Your instructions: From the material below, reproduce exactly the stretch of lines that begins with the line holding "Transfer of Funds to ETA" and ends with the line holding "Print this Page", skipping the pictures.

Extracted material:
—————

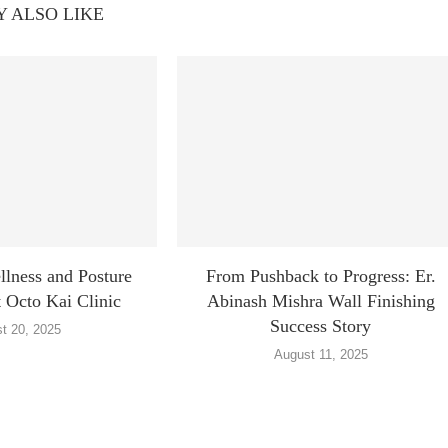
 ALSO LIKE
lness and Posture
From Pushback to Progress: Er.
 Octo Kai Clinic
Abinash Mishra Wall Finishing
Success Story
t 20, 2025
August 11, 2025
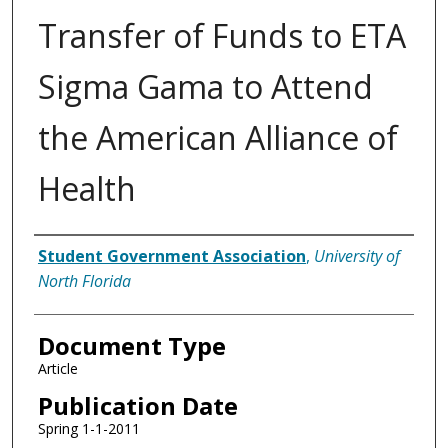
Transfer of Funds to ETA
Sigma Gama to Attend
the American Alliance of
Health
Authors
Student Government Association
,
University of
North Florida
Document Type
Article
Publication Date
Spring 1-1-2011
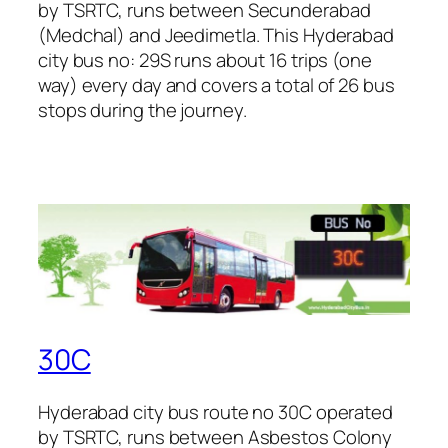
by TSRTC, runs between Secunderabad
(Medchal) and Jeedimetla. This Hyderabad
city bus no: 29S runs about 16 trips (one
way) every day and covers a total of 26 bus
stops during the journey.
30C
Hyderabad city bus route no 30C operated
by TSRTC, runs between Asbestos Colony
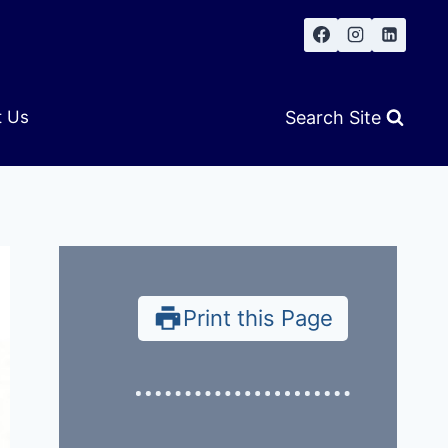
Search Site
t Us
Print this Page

—————

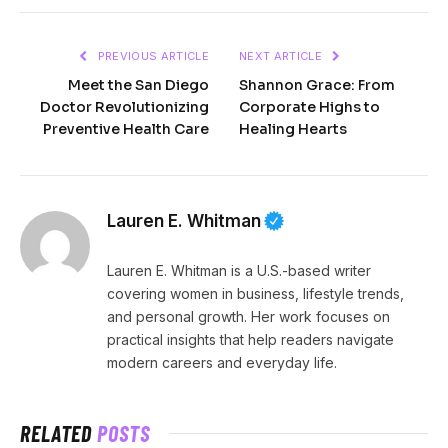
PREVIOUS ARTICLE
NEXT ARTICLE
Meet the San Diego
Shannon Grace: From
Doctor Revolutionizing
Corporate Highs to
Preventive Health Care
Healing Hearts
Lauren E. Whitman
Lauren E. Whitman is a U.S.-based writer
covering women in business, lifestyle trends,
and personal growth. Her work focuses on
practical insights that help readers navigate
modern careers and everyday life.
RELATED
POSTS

—————

Result of the task:
Transfer of Funds to ETA
Sigma Gama to Attend
the American Alliance of
Health
Authors
Student Government Association
,
University of
North Florida
Document Type
Article
Publication Date
Spring 1-1-2011
by TSRTC, runs between Secunderabad
(Medchal) and Jeedimetla. This Hyderabad
city bus no: 29S runs about 16 trips (one
way) every day and covers a total of 26 bus
stops during the journey.
30C
Hyderabad city bus route no 30C operated
by TSRTC, runs between Asbestos Colony
Search Site
t Us
Print this Page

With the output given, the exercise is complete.